» What is needed
As you restate the entries, keep every word intact and leave out whatever images they hold.

» Task data
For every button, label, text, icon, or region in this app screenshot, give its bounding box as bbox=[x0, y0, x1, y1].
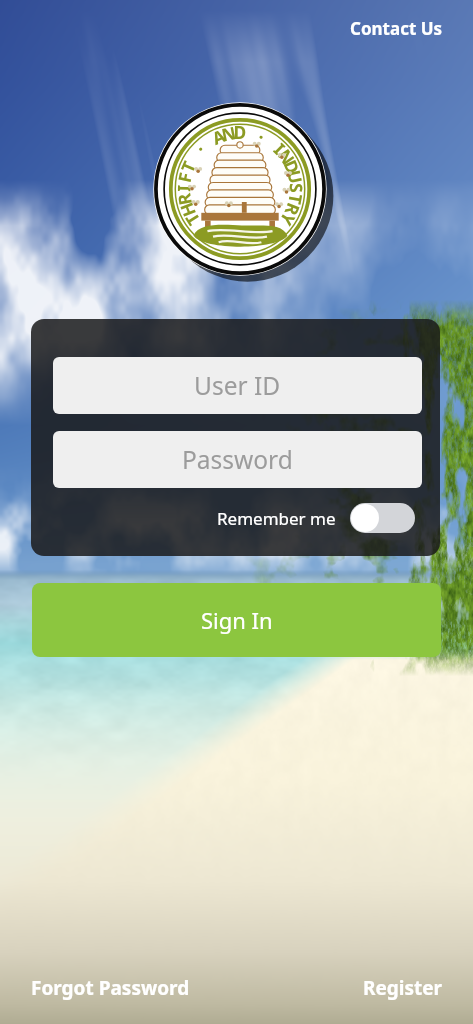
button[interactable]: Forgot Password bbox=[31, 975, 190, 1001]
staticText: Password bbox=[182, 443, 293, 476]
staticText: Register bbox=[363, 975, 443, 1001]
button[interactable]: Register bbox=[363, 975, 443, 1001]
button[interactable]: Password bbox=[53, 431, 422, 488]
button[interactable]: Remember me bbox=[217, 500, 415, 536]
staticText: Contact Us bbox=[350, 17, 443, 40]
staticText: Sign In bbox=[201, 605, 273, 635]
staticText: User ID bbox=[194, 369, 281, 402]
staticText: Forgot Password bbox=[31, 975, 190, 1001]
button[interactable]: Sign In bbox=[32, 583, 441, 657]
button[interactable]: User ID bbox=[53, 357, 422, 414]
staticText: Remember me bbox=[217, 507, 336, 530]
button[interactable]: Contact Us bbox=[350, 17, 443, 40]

» Solved problem
For every button, label, text, icon, or region in this app screenshot, give its bounding box as bbox=[x0, y0, x1, y1].
button[interactable]: Forgot Password bbox=[31, 975, 190, 1001]
staticText: Password bbox=[182, 443, 293, 476]
staticText: Register bbox=[363, 975, 443, 1001]
button[interactable]: Register bbox=[363, 975, 443, 1001]
button[interactable]: Password bbox=[53, 431, 422, 488]
button[interactable]: Remember me bbox=[217, 500, 415, 536]
staticText: Contact Us bbox=[350, 17, 443, 40]
staticText: Sign In bbox=[201, 605, 273, 635]
staticText: User ID bbox=[194, 369, 281, 402]
staticText: Forgot Password bbox=[31, 975, 190, 1001]
button[interactable]: Sign In bbox=[32, 583, 441, 657]
button[interactable]: User ID bbox=[53, 357, 422, 414]
staticText: Remember me bbox=[217, 507, 336, 530]
button[interactable]: Contact Us bbox=[350, 17, 443, 40]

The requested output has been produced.